Taken together, we show that it is possible to build, visualise and simulate mechanistic genome-scale models of eukaryotic signal transduction networks. Here, we do this for the cell cycle network of baker’s yeast, and, although the rxncon language must be extended to deal with e.g. alternative splicing and localisation, there are no fundamental differences to higher eukaryotes. A similar high-resolution knowledge base on the information processing network in human cells would be an important step towards a human whole-cell model and, when it accounts for the molecular effect of allele differences and drug perturbations, truly personalised medicine.

bioRxiv preprint doi: https://doi.org/10.1101/298745; this version posted April 10, 2018. The copyright holder for this preprint (which was not certified by peer review) is the author/funder, who has granted bioRxiv a license to display the preprint in perpetuity. It is made available under aCC-BY-NC 4.0 International license.

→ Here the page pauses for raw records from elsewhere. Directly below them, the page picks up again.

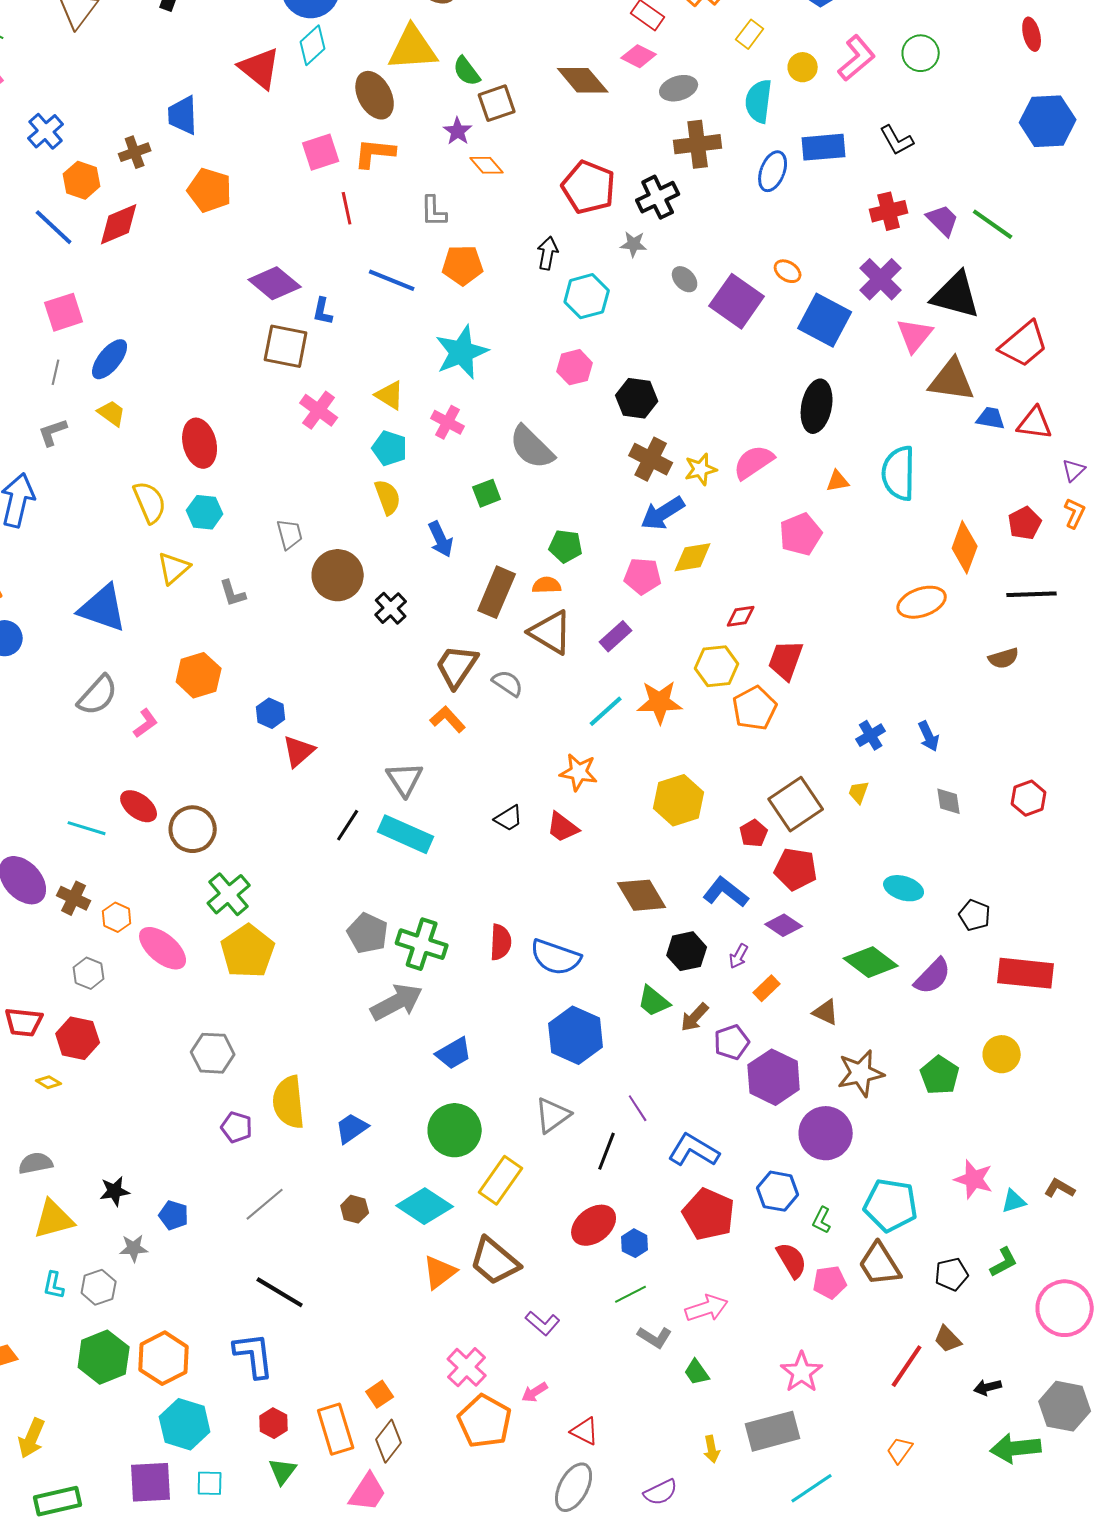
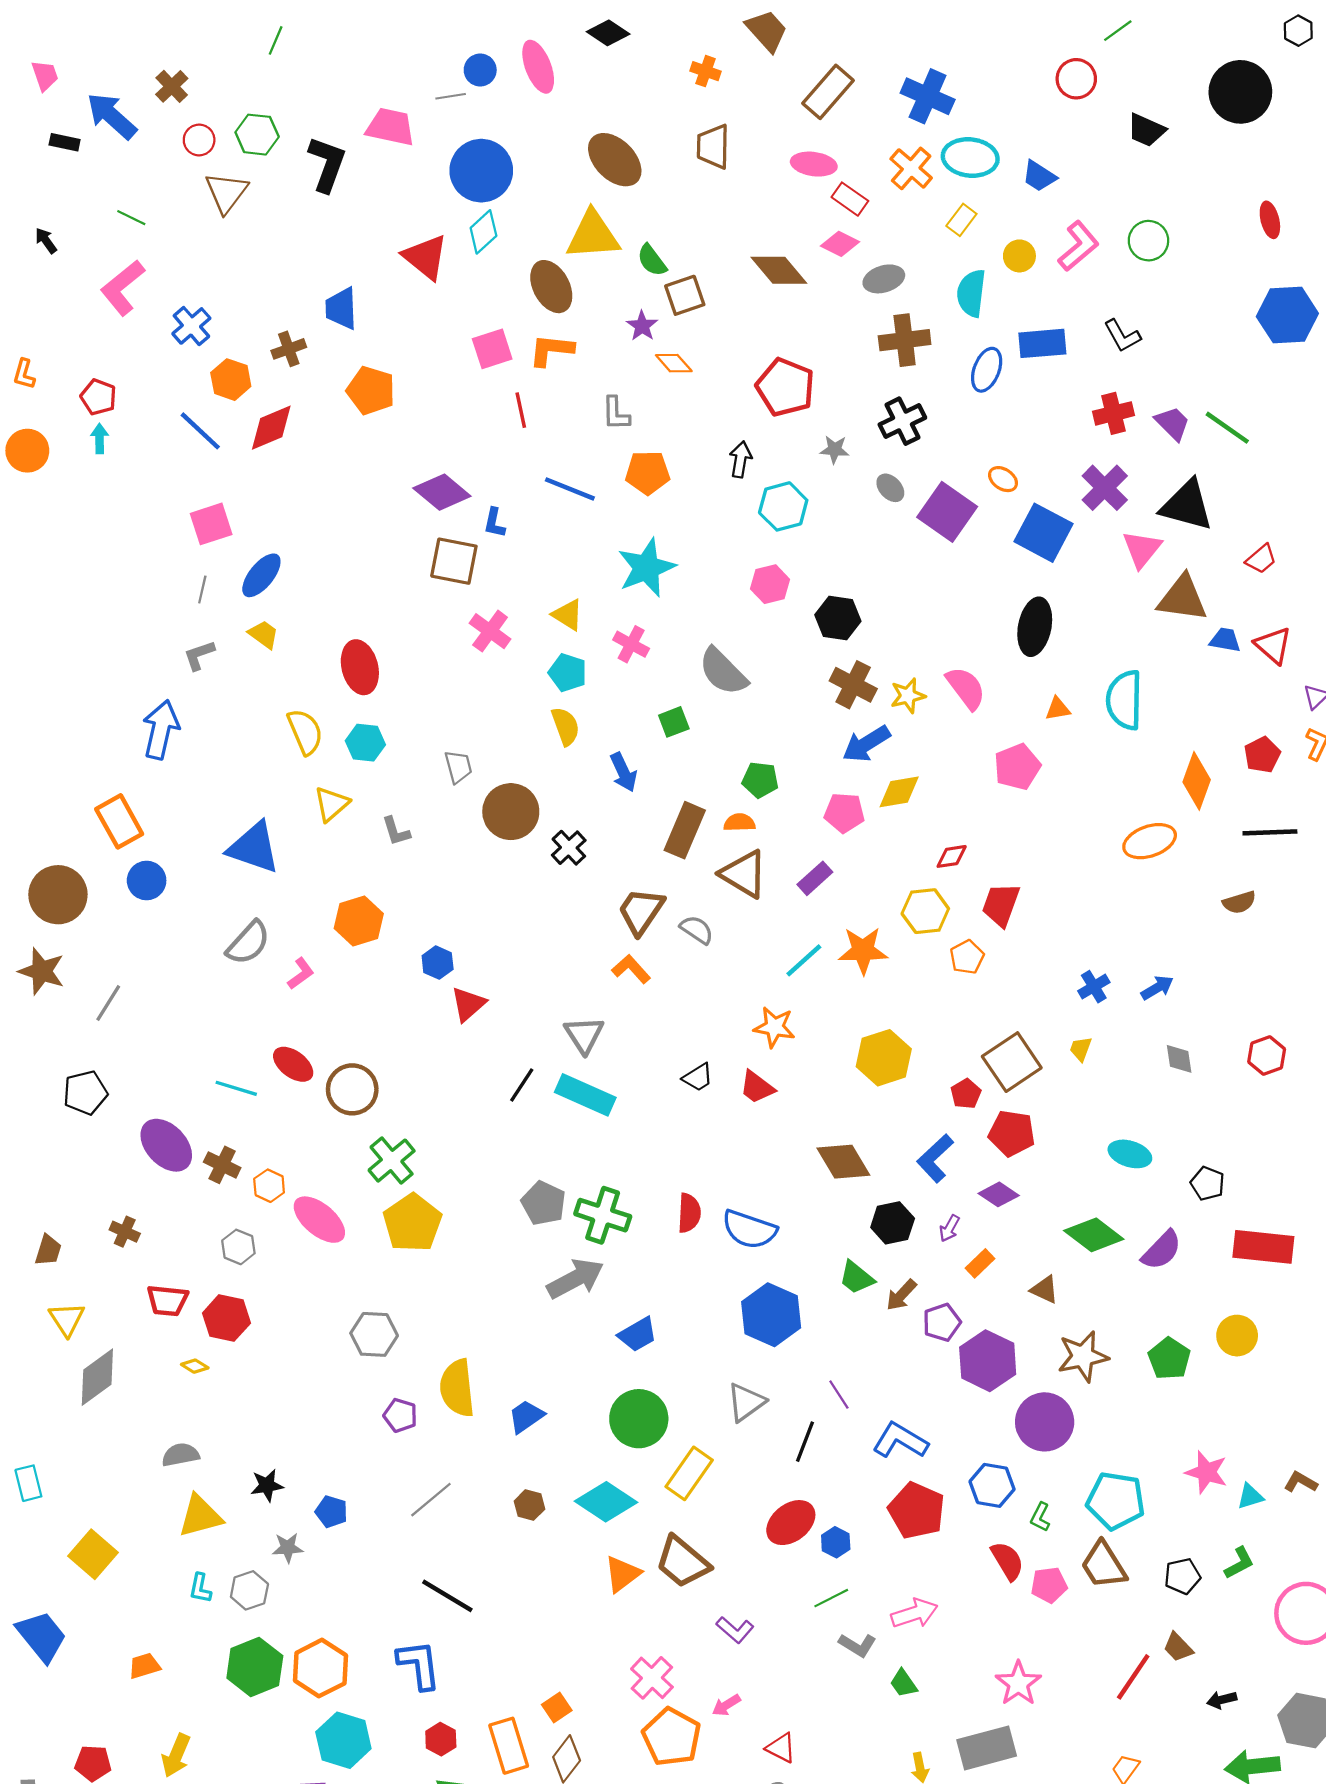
black cross: (658, 197) -> (902, 421), moved
red trapezoid: (1024, 344) -> (1261, 559), size x0.6
red triangle: (1035, 423) -> (1273, 645), turned 33
pink semicircle: (754, 462) -> (966, 688), turned 87
orange pentagon: (755, 708) -> (967, 957), size x0.7
blue arrow: (929, 736) -> (1157, 988), turned -96
blue L-shape: (726, 892) -> (935, 1158), turned -81

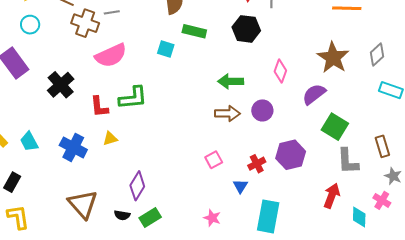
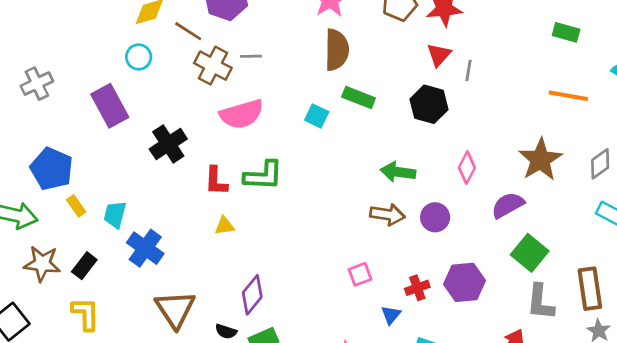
cyan trapezoid: (29, 142) -> (115, 214), turned 35
brown rectangle: (382, 146) -> (590, 289), size x1.4
blue cross: (73, 147) -> (145, 248), moved

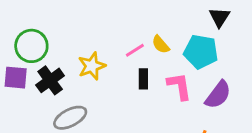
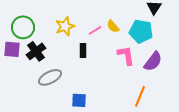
yellow star: (92, 66) -> (65, 26), moved
black rectangle: (143, 79) -> (83, 50), moved

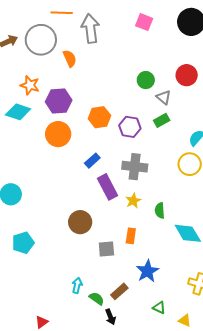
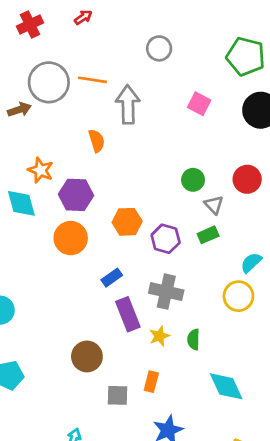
gray circle: (41, 40) -> (49, 82), moved
cyan diamond: (18, 112) -> (21, 203), turned 50
green semicircle: (160, 211) -> (194, 339), moved

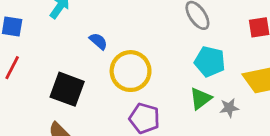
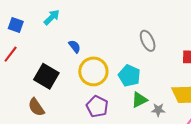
cyan pentagon: (210, 61) -> (129, 76), moved

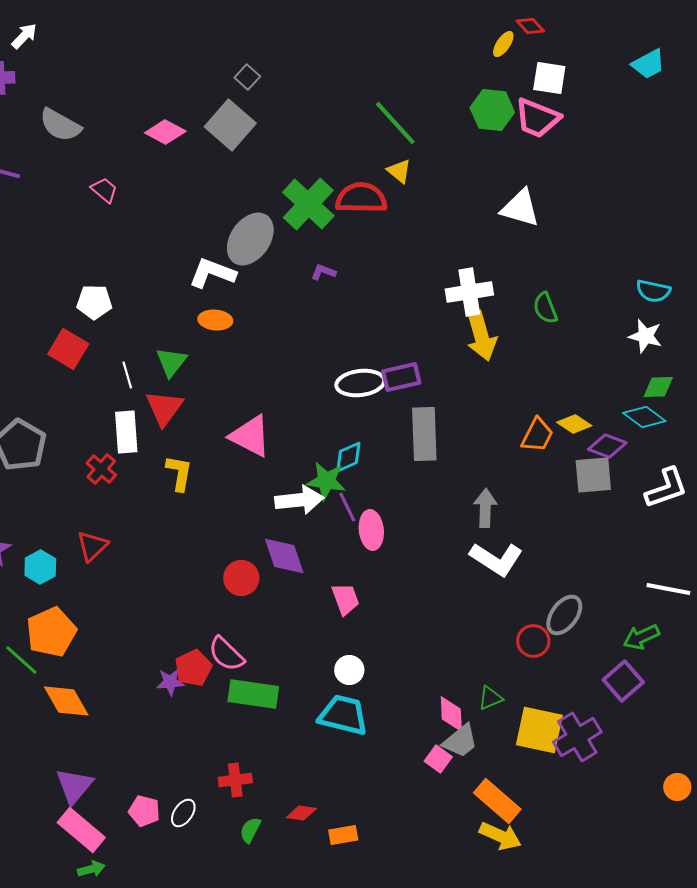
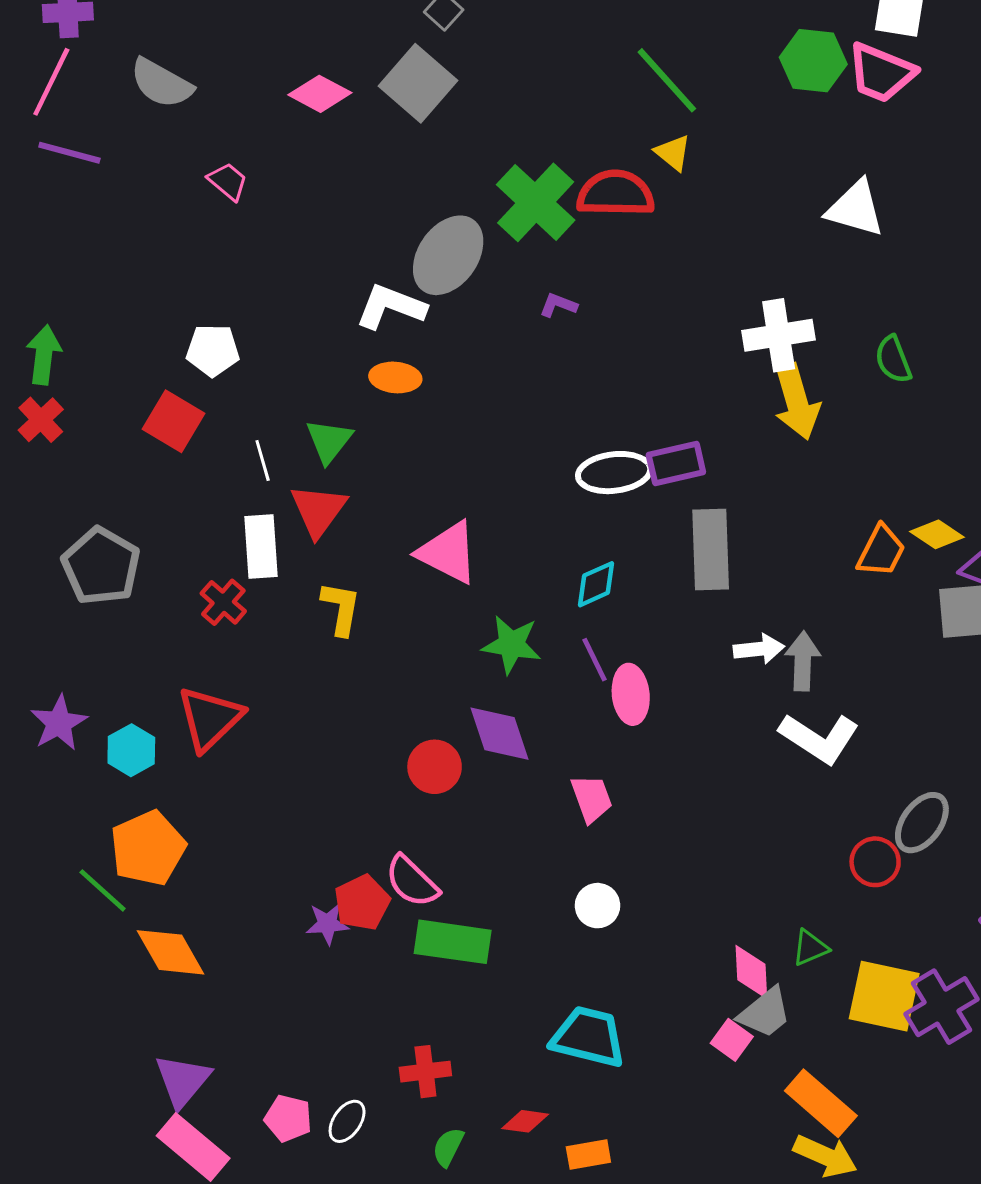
green star: (326, 481) -> (511, 645), moved
white arrow: (299, 500) -> (759, 649), moved, size x0.7
red triangle: (92, 546) -> (210, 718), size x1.4
cyan trapezoid: (343, 715) -> (588, 1037), moved

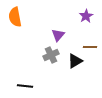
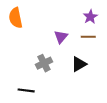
brown line: (90, 47) -> (88, 37), moved
gray cross: (51, 55) -> (44, 63), moved

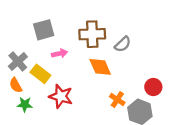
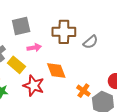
orange diamond: (100, 67) -> (56, 71), moved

FIGURE LEGENDS Figure 1: The molecular architecture of the CDC control network. (A) The model consists of seven parts: (i) Gene expression, (ii) regulated degradation, (iii) CDK assembly and activation, (iv) DNA replication, (v) SPB duplication and nuclear division, (vi) cell division, and (vii) a set of reactions involving cell cycle components but without (known) regulatory connections to the main network. The outputs of the mechanistic reaction network (MRN) in modules (iv)-(vi) determine the progression of the coarse-grained model (CGM). (B) The CGM consists of three parts: (left) SPB duplication and nuclear division, including satellite formation (SPB: neutral (0) -> satellite), duplication plaque formation (SPB: satellite -> duplication plaque), SPB duplication (SPB: duplication plaque -> SPB duplicated), SPB separation (SPB: duplicated -> bipolar), and nuclear division (SPB: bipolar -> neutral). (middle) DNA replication, including licencing (DNA: neutral (0) -> licensed), initiation (DNA: licensed -> replicating), replication (DNA: replicating -> replicated) and separation (DNA: replicated -> neutral). (right) Cell division, including: Bud emergence (Bud: none (0) -> small), bud growth (Bud: small -> large), and cytokinesis (Bud: large -> 0). The MRN and CGM parts communicate via an input/output layer. (C) Schematic representation of the hybrid model architecture. The three independent replication cycles are regulated by three disjunct control modules gating the G1/S, G2/M and M/G1 transitions. The network is responsive to different forms of stress and other external cues, but here we only consider nutrients and four classical CDC arrest drugs: Pheromone, HU, LatA and NOC.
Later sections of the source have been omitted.